Musikalische oder inhaltliche Gemeinsamkeiten sind beim besten Willen nicht zu erkennen, dafür umso mehr personelle. Summen und Osburg sind zwei Drittel von Die Türen, die mit ihren vom Hamburger Label Buback verlegten, von den 80ies inspirierten Gaga-Pop eine gewisse Bekanntheit erlangt haben. Dritter im Bunde der Türen ist Ramin Bijan, der auch hinter The Say Highs steckt. Die Cockbirds sind das Nebenprojekt von Osburg, und Summen spielt noch bei The Boy Group, die auf ihrem ersten, beim befreundeten Label Enduro erscheinenden Album einen so lustigen wie luftigen Elektro-Pop spielen: Da wird die goldene Ära des Disco-Funk zitiert, die Neue Deutsche Welle und der frühe Prince. Die Genres wechseln, doch die Herangehensweise bleibt sich ähnlich: „Wir gehen da unverfroren ran, wir nehmen alles nicht sonderlich ernst“, sagt Summen, „wir sind hier schließlich im Freizeitbereich.“

Summen, Osburg und Bijan sind alle um die 30 Jahre alt, kennen sich seit ihren Jugendtagen im Münsterland und leben seit einigen Jahren in Berlin. Alle ihre Bands rekrutieren sich aus dem weiteren Freundeskreis, und Staatsakt ist ganz einfach, so Summen, „die Plattform für die ganze Mischpoke“. Eine Mischpoke, in der stilistische Grenzziehungen offensichtlich vollkommen unbekannt sind: „Ich weigere mich, eine Schubladenfabrik zu werden“, sagt Summen.

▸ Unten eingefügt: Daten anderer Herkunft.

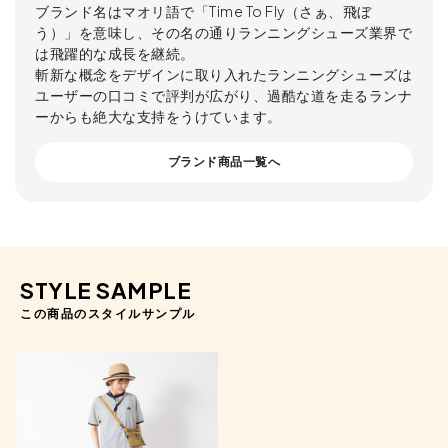
ブランド名はマオリ語で「Time To Fly（さぁ、飛ぼ
う）」を意味し、その名の通りランニングシューズ業界で
は飛躍的な成長を継続。
斬新な概念をデザインに取り入れたランニングシューズは
ユーザーの口コミで評判が広がり、過酷な道を走るランナ
ーからも絶大な支持をうけています。
ブランド商品一覧へ
STYLE SAMPLE
この商品のスタイルサンプル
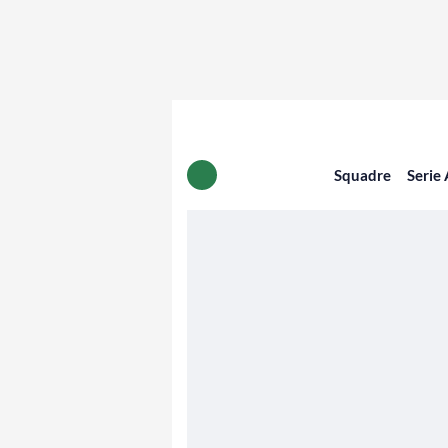
Squadre
Serie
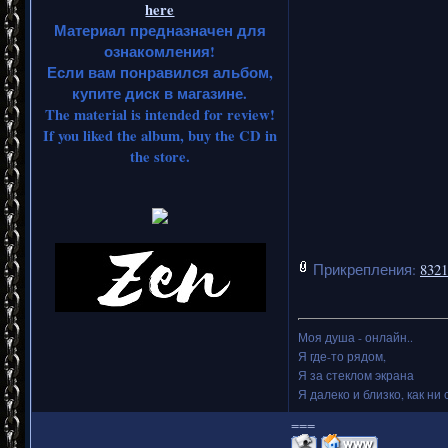
here
Материал предназначен для
ознакомления!
Если вам понравился альбом,
купите диск в магазине.
The material is intended for review!
If you liked the album, buy the CD in
the store.
Прикрепления:
8321
Моя душа - онлайн..
Я где-то рядом,
Я за стеклом экрана
Я далеко и близко, как ни 
===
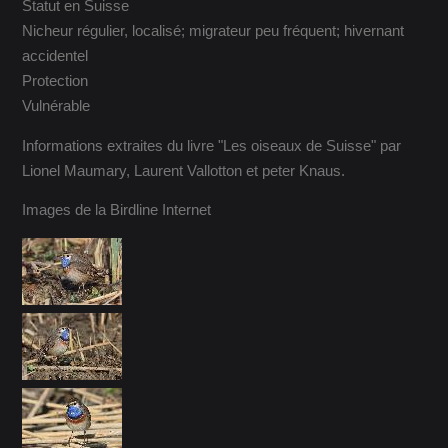
Statut en Suisse
Nicheur régulier, localisé; migrateur peu fréquent; hivernant
accidentel
Protection
Vulnérable
Informations extraites du livre "Les oiseaux de Suisse" par
Lionel Maumary, Laurent Vallotton et peter Knaus.
Images de la Birdline Internet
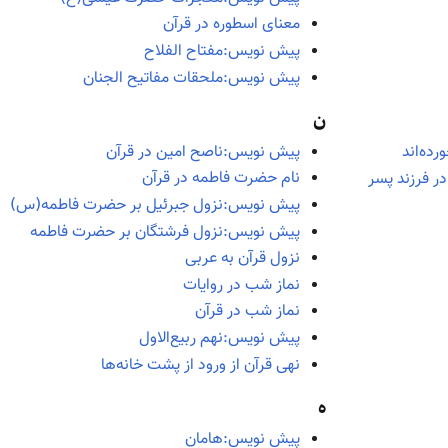
معنای اسطوره در قرآن
پیش نویس:مفتاح الفلاح
پیش نویس:ملحقات مفاتیح الجنان
ن
پیش نویس:ناصح امین در قرآن
ده‌اند
نام حضرت فاطمه در قرآن
ر فرزند پسر
پیش نویس:نزول جبرئیل بر حضرت فاطمه(س)
پیش نویس:نزول فرشتگان بر حضرت فاطمه
نزول قرآن به عربی
نماز شب در روایات
نماز شب در قرآن
پیش نویس:نهم ربیع‌الاول
نهی قرآن از ورود از پشت خانه‌ها
ه
پیش نویس:هامان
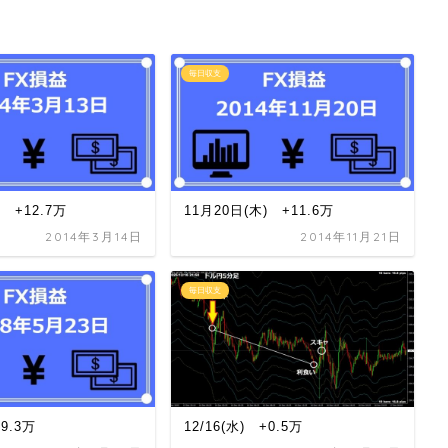
毎日収支
) +12.7万
11月20日(木) +11.6万
2014年3月14日
2014年11月21日
毎日収支
+9.3万
12/16(水) +0.5万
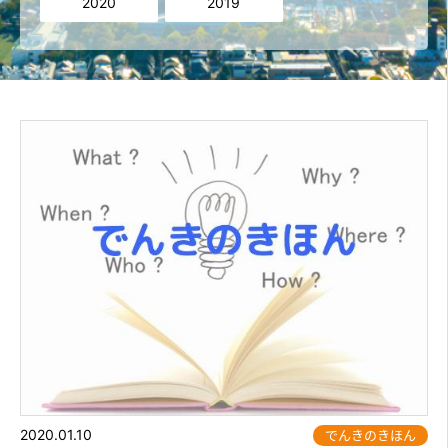
2020
2019
2020.01.10
でんきのきほん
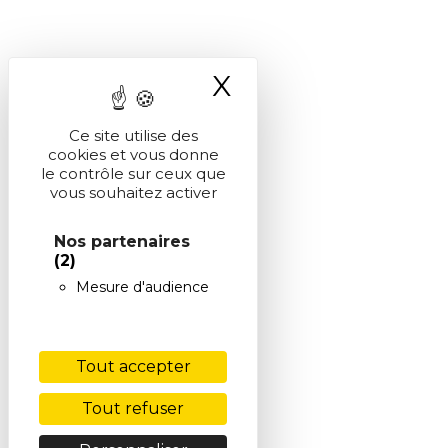
X
Masquer le ba
Ce site utilise des
cookies et vous donne
le contrôle sur ceux que
vous souhaitez activer
Nos partenaires
(2)
Mesure d'audience
Tout accepter
Tout refuser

In der zweiten Hälfte dieses Jahres steht nun allerdings eine Erweiterung dieses intimen Netzwerkes an. Geplant sind Veröffentlichungen von Glacier, der Band des neuen Tocotronic-Gitarristen Rick McPhail, und von Good Heart Boutique, einer Frauenband aus Frankfurt am Main. Damit soll, so Summen, „sozialer Inzest vermieden werden“. Aber auch ein weiterer Schritt getan werden auf dem Weg, sich für die Zukunft zu rüsten.

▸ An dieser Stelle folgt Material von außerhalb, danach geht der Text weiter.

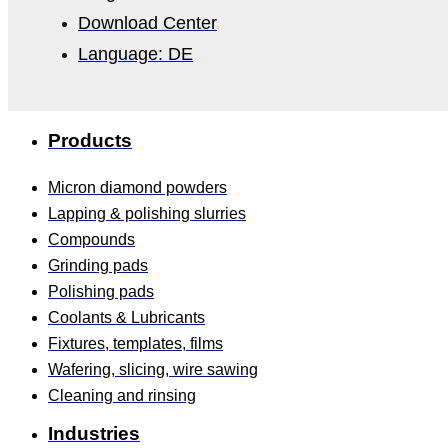
Download Center
Language: DE
Products
Micron diamond powders
Lapping & polishing slurries
Compounds
Grinding pads
Polishing pads
Coolants & Lubricants
Fixtures, templates, films
Wafering, slicing, wire sawing
Cleaning and rinsing
Industries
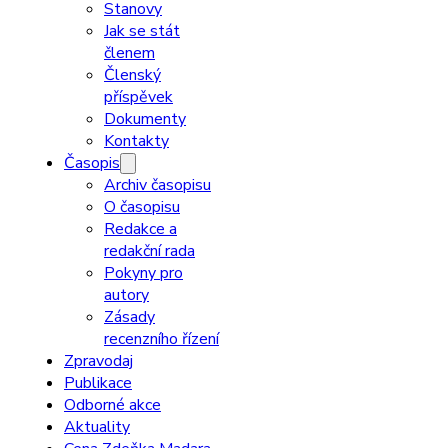
Stanovy
Jak se stát
členem
Členský
příspěvek
Dokumenty
Kontakty
Časopis
Archiv časopisu
O časopisu
Redakce a
redakční rada
Pokyny pro
autory
Zásady
recenzního řízení
Zpravodaj
Publikace
Odborné akce
Aktuality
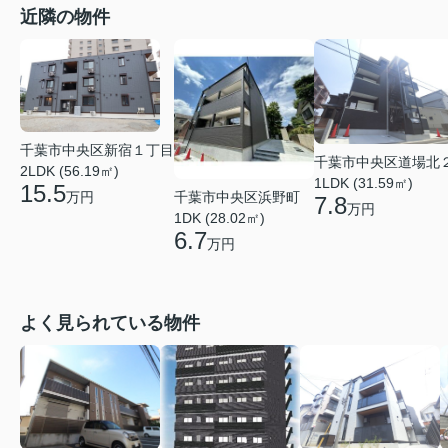
近隣の物件
千葉市中央区新宿１丁目
千葉市中央区道場北
2LDK (56.19㎡)
1LDK (31.59㎡)
15.5
千葉市中央区浜野町
万円
7.8
万円
1DK (28.02㎡)
6.7
万円
よく見られている物件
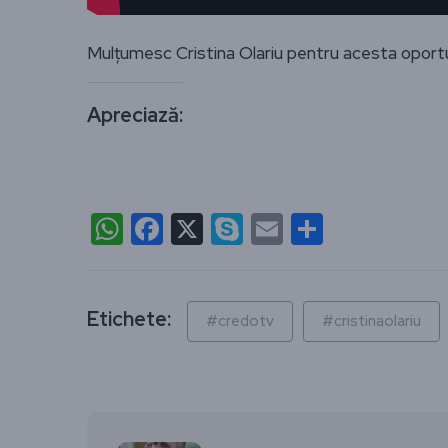
Mulțumesc Cristina Olariu pentru acesta oport
Apreciază:
WhatsApp
Facebook
X
Skype
Email
Partajea
Etichete:
#credotv
#cristinaolariu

Denn dass demnächst weitere dramatische Umwälzungen in der Branche anstehen, das ist beiden klar. „Das Musikbusiness als Schwerindustrie wird aussterben“, weiß Osburg. Für diese Zeiten ist sein Label, wie man in der Branche sagen würde, zweifellos gut aufgestellt. Prinzipiell soll zwar eine Expansion gar nicht ausgeschlossen werden, sogar Angestellte sind irgendwann einmal vorstellbar, aber man ist aus Überzeugung Indie und will das auch bleiben. Vorerst hat man sich in der eigenen Nische komfortabel eingerichtet: „Wir sind vorsichtig“, sagt Summen, „und das ist uns wichtig.“ Vor allem hat man auch akzeptiert, dass diese Nische nicht allzu groß ist. Um exakt zu sein, ist sie sogar verschwindend klein. „Mehr als 1.000 Leute kaufen unser Platten nicht“, sagt Osburg, „das ist einfach eine gesunde Selbsteinschätzung.“

Noch gesünder ist, dass man sich nicht in Schulden stürzt, um Geld in Marketingkampagnen zu stecken, die dann nur nahezu wirkungslos verpuffen. Zwar beherrschen Summen und Osburg die Geheimcodes der Musikwirtschaft durchaus, sie sprechen mitunter von „Cashflow generieren“, von „corporate identity“ oder „branding“, aber fast nie ohne Ironie. Oder um sich zu warnen, wenn man selbst wieder mal zu sehr wie eine der großen Plattenfirmen zu denken beginnt.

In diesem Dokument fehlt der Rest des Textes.